Disclosure of Invention

The invention provides a timely four-wheel drive system of a hybrid electric vehicle, which is characterized in that when the system runs on an excellent road surface, a front axle hydraulic hub system is closed, a rear axle is driven by adopting a set of oil-electricity hybrid power system, so that economical running is performed with the aim of reducing the fuel consumption rate, and the economical efficiency of the system is improved; when a poor road surface is met, the front wheel hydraulic hub system is started, the front wheels are driven by the driven wheels to be driving wheels, and the rear axle is driven unchanged, so that four-wheel drive can be realized, and the dynamic property and the trafficability of the system are enhanced. The system gives consideration to the requirements of the dynamic performance, the trafficability and the economical efficiency of the running of the automobile, and the additionally-arranged hydraulic hub system has the advantages of simple structure, smaller mass and reliable operation, and simultaneously has higher charging and discharging energy speed, thereby further saving the manufacturing and using costs.
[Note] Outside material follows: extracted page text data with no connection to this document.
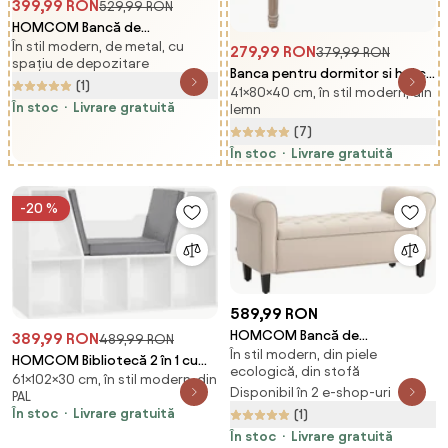
399,99 RON
529,99 RON
HOMCOM Bancă de
În stil modern, de metal, cu
Depozitare de 84L, din
279,99 RON
379,99 RON
spațiu de depozitare
Țesătură cu Efect de Catifea și
Banca pentru dormitor si hol cu
(1)
Oțel, 112x42x40 cm, Bej | Aosom
41×80×40 cm, în stil modern, din
tapiterie din poliester cu efect
Romania
În stoc
Livrare gratuită
lemn
de in 80x40x41cm, bej
(7)
HOMCOM | Aosom Romania
În stoc
Livrare gratuită
-20 %
589,99 RON
HOMCOM Bancă de
389,99 RON
489,99 RON
În stil modern, din piele
Depozitare din Țesătură tip
HOMCOM Bibliotecă 2 în 1 cu
ecologică, din stofă
Catifea cu Spațiu Ascuns, Bej |
61×102×30 cm, în stil modern, din
Perne Confortabile și 6
Disponibil în 2 e-shop-uri
Aosom Romania
PAL
Compartimente, Mobilier
În stoc
Livrare gratuită
(1)
Multifuncțional pentru Cărți și
În stoc
Livrare gratuită
Jocuri, Raft cu 6 Cuburi pentru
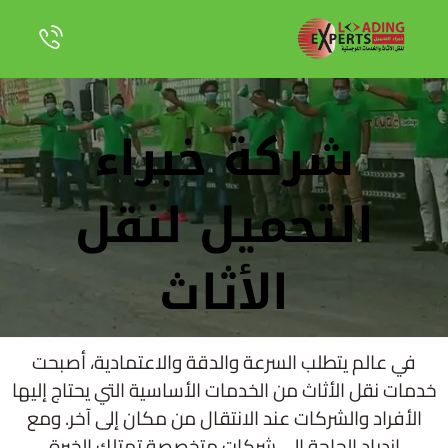
شركة خبراء
التحميل لنقل
الأثاث
في عالم يتطلب السرعة والدقة والاعتمادية، أصبحت
خدمات نقل الأثاث من الخدمات الأساسية التي يحتاج إليها
الأفراد والشركات عند الانتقال من مكان إلى آخر. ومع
ازدياد الحاجة إلى شركات متخصصة تمتلك الخبرة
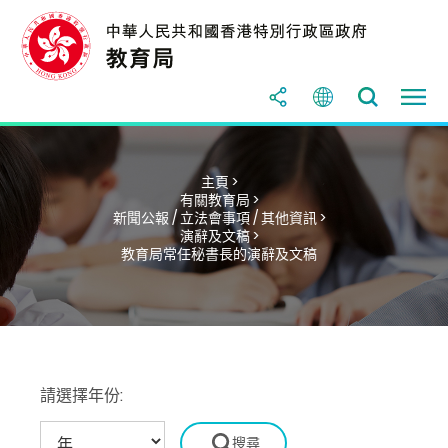
主頁 >
有關教育局 >
新聞公報 / 立法會事項 / 其他資訊 >
演辭及文稿 >
教育局常任秘書長的演辭及文稿
請選擇年份:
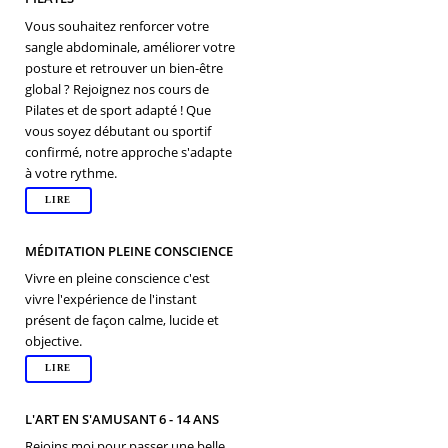
Vous souhaitez renforcer votre
sangle abdominale, améliorer votre
posture et retrouver un bien-être
global ? Rejoignez nos cours de
Pilates et de sport adapté ! Que
vous soyez débutant ou sportif
confirmé, notre approche s'adapte
à votre rythme.
LIRE
MÉDITATION PLEINE CONSCIENCE
Vivre en pleine conscience c'est
vivre l'expérience de l'instant
présent de façon calme, lucide et
objective.
LIRE
L'ART EN S'AMUSANT 6 - 14 ANS
Rejoins moi pour passer une belle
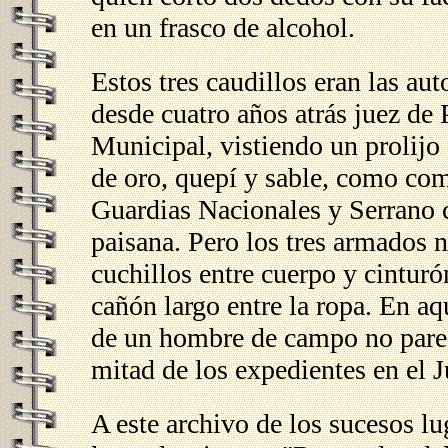
en un frasco de alcohol.
Estos tres caudillos eran las a
desde cuatro años atrás juez de
Municipal, vistiendo un prolijo 
de oro, quepí y sable, como co
Guardias Nacionales y Serrano c
paisana. Pero los tres armados n
cuchillos entre cuerpo y cintur
cañón largo entre la ropa. En a
de un hombre de campo no parec
mitad de los expedientes en el 
A este archivo de los sucesos l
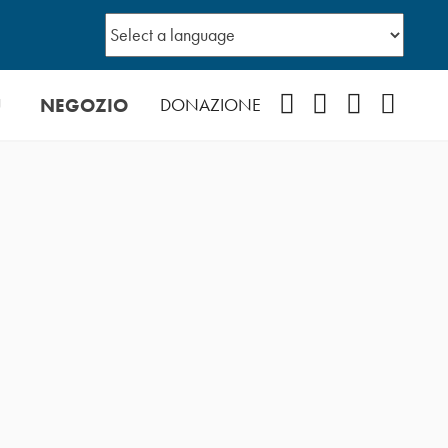
Ù
NEGOZIO
Facebook
Instagram
YouTube
Podcast
DONAZIONE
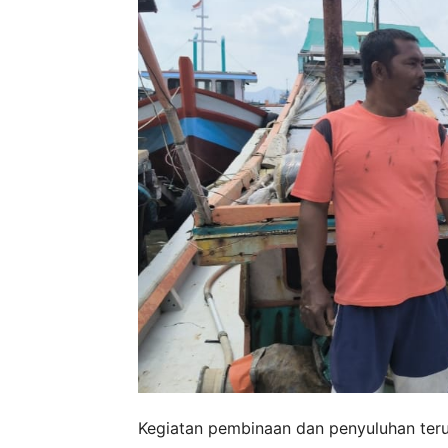
Kegiatan pembinaan dan penyuluhan teru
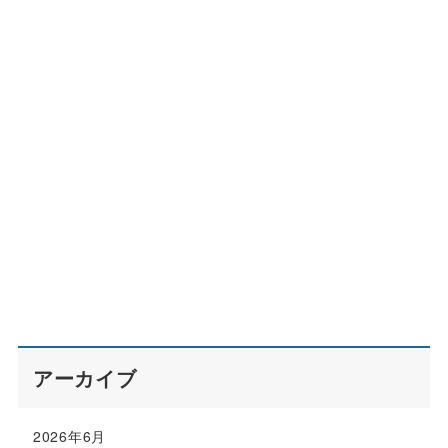
アーカイブ
2026年6月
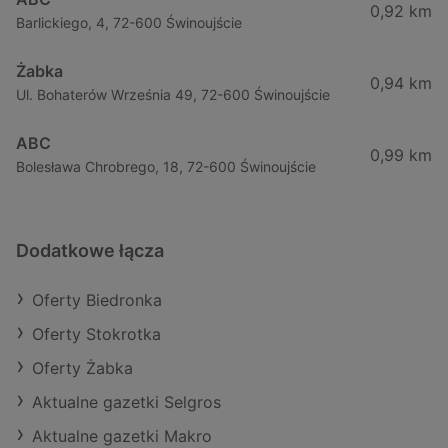
0,92 km
Barlickiego, 4, 72-600 Świnoujście
Żabka
0,94 km
Ul. Bohaterów Września 49, 72-600 Świnoujście
ABC
0,99 km
Bolesława Chrobrego, 18, 72-600 Świnoujście
Dodatkowe łącza
Oferty Biedronka
Oferty Stokrotka
Oferty Żabka
Aktualne gazetki Selgros
Aktualne gazetki Makro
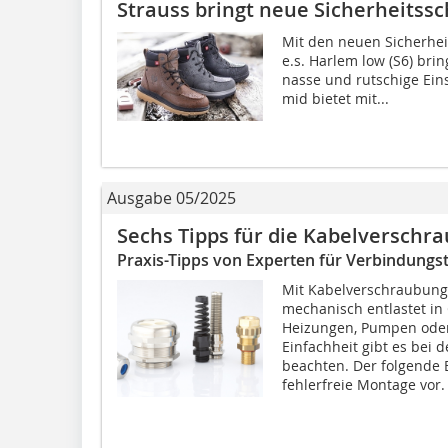
Strauss bringt neue Sicherheitss
Mit den neuen Sicherhei
e.s. Harlem low (S6) brin
nasse und rutschige Ein
mid bietet mit...
Ausgabe 05/2025
Sechs Tipps für die Kabelverschr
Praxis-Tipps von Experten für Verbindungs
Mit Kabelverschraubunge
mechanisch entlastet in G
Heizungen, Pumpen oder 
Einfachheit gibt es bei 
beachten. Der folgende B
fehlerfreie Montage vor. .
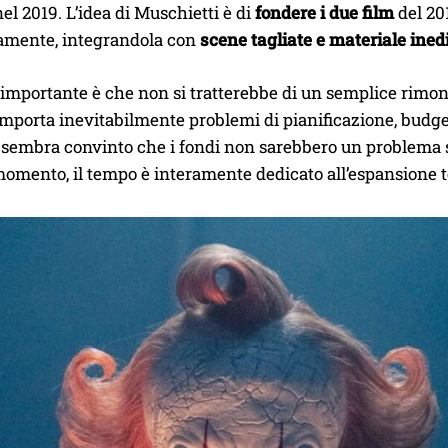
el 2019. L’idea di Muschietti è di
fondere i due film
del 20
amente, integrandola con
scene tagliate e materiale ined
o importante è che non si tratterebbe di un semplice rimo
mporta inevitabilmente problemi di pianificazione, budget 
sembra convinto che i fondi non sarebbero un problema se 
 momento, il tempo è interamente dedicato all’espansione t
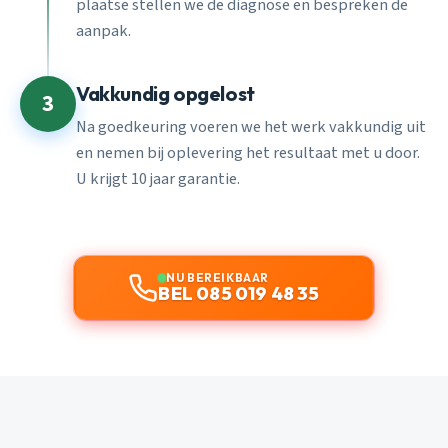
plaatse stellen we de diagnose en bespreken de
aanpak.
Vakkundig opgelost
3
Na goedkeuring voeren we het werk vakkundig uit
en nemen bij oplevering het resultaat met u door.
U krijgt 10 jaar garantie.
NU BEREIKBAAR
BEL 085 019 48 35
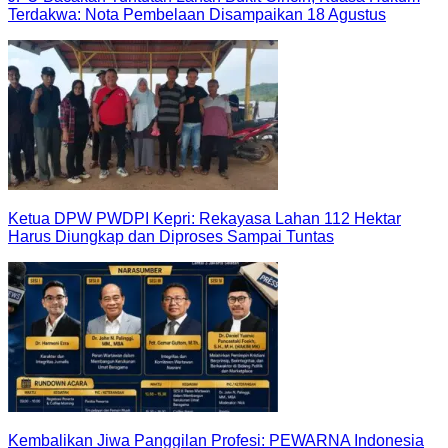
Terdakwa: Nota Pembelaan Disampaikan 18 Agustus
Ketua DPW PWDPI Kepri: Rekayasa Lahan 112 Hektar
Harus Diungkap dan Diproses Sampai Tuntas
Kembalikan Jiwa Panggilan Profesi: PEWARNA Indonesia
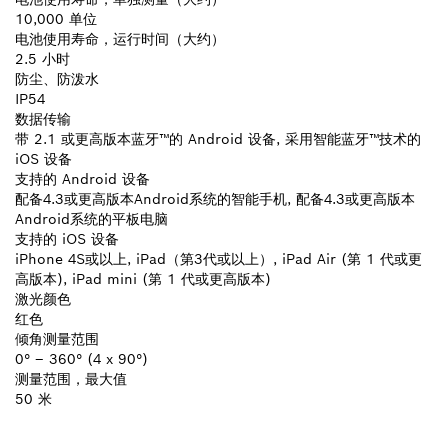
10,000 单位
电池使用寿命，运行时间（大约）
2.5 小时
防尘、防泼水
IP54
数据传输
带 2.1 或更高版本蓝牙™的 Android 设备, 采用智能蓝牙™技术的
iOS 设备
支持的 Android 设备
配备4.3或更高版本Android系统的智能手机, 配备4.3或更高版本
Android系统的平板电脑
支持的 iOS 设备
iPhone 4S或以上, iPad（第3代或以上）, iPad Air (第 1 代或更
高版本), iPad mini (第 1 代或更高版本)
激光颜色
红色
倾角测量范围
0° – 360° (4 x 90°)
测量范围，最大值
50 米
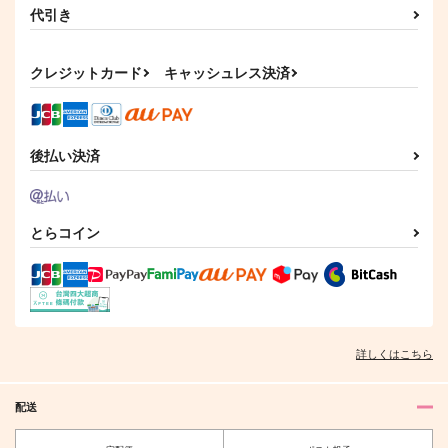
代引き
クレジットカード
キャッシュレス決済
後払い決済
とらコイン
詳しくはこちら
配送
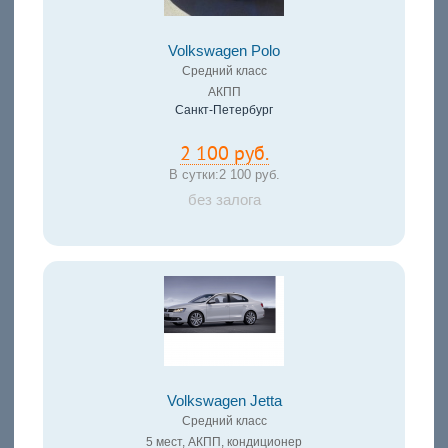
Volkswagen Polo
Средний класс
АКПП
Санкт-Петербург
2 100 руб.
В сутки:
2 100 руб.
без залога
Volkswagen Jetta
Средний класс
5 мест, АКПП, кондиционер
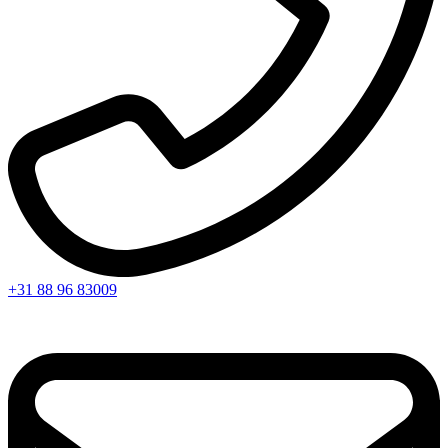
+31 88 96 83009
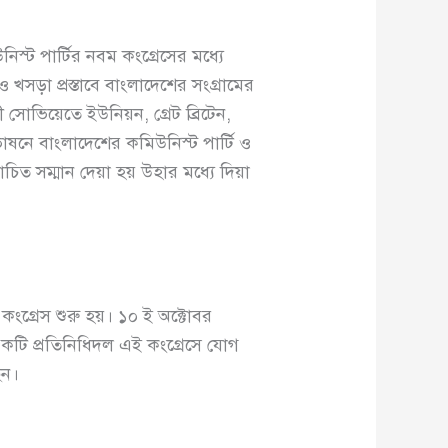
িস্ট পার্টির নবম কংগ্রেসের মধ্যে
 খসড়া প্রস্তাবে বাংলাদেশের সংগ্রামের
 সোভিয়েতে ইউনিয়ন, গ্রেট ব্রিটেন,
ের ভাষনে বাংলাদেশের কমিউনিস্ট পার্টি ও
চিত সম্মান দেয়া হয় উহার মধ্যে দিয়া
কংগ্রেস শুরু হয়। ১০ ই অক্টোবর
 একটি প্রতিনিধিদল এই কংগ্রেসে যোগ
েন।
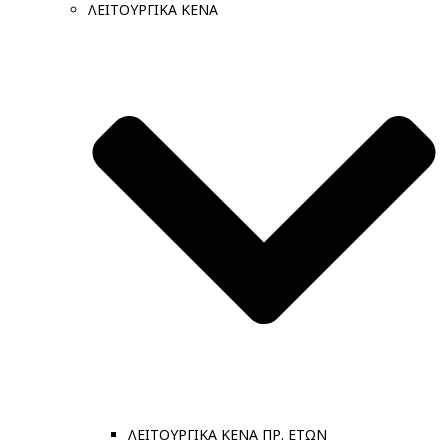
ΛΕΙΤΟΥΡΓΙΚΑ ΚΕΝΑ
ΛΕΙΤΟΥΡΓΙΚΑ ΚΕΝΑ ΠΡ. ΕΤΩΝ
The invention is realized by adopting the following technical scheme:

A timely four-wheel drive system of a hybrid electric vehicle comprises an oil-electricity hybrid power system and a hydraulic hub system.

The oil-electricity hybrid power system comprises an engine 4, a clutch 11, a permanent magnet synchronous motor 7, an inverter 5, a power battery 6, a torque coupler 10, a double-clutch automatic transmission 9 and a differential 8; the oil-electricity hybrid power system is characterized in that: an output shaft of the engine 4 is connected with a clutch 11, and the clutch 11 is connected with an input shaft A of the torque coupler 9; the power battery 6 is in circuit connection with the inverter 5, the inverter 5 is in circuit connection with the permanent magnet synchronous motor 7, and the permanent magnet synchronous motor 7 is mechanically connected with the input shaft B of the torque coupler 10; the output shaft of the torque coupler 10 is mechanically connected with the double-clutch automatic transmission 9, and the double-clutch automatic transmission 9 is mechanically connected with the differential 8.

The hydraulic hub system comprises a hydraulic variable pump 14, a power takeoff 12, a power takeoff output shaft 13, an energy accumulator 3, a hydraulic control valve group 2, a left front wheel hub hydraulic motor 15 and a right front wheel hub hydraulic motor 1; the hydraulic hub system is characterized in that: the power takeoff 12 is connected with a hydraulic variable pump 14 through a power takeoff output shaft 13; the hydraulic variable pump 14 is connected with the hydraulic control valve bank 2, an outer port L1 of the hydraulic control valve bank 2 is connected with input ends of the left front wheel hub hydraulic motor 15 and the right front wheel hub hydraulic motor 1, an outer port L2 of the hydraulic control valve bank 2 is connected with output ends of the left front wheel hub hydraulic motor 15 and the right front wheel hub hydraulic motor 1, and an outer port L3 of the hydraulic control valve bank 2 is connected with the energy accumulator 3.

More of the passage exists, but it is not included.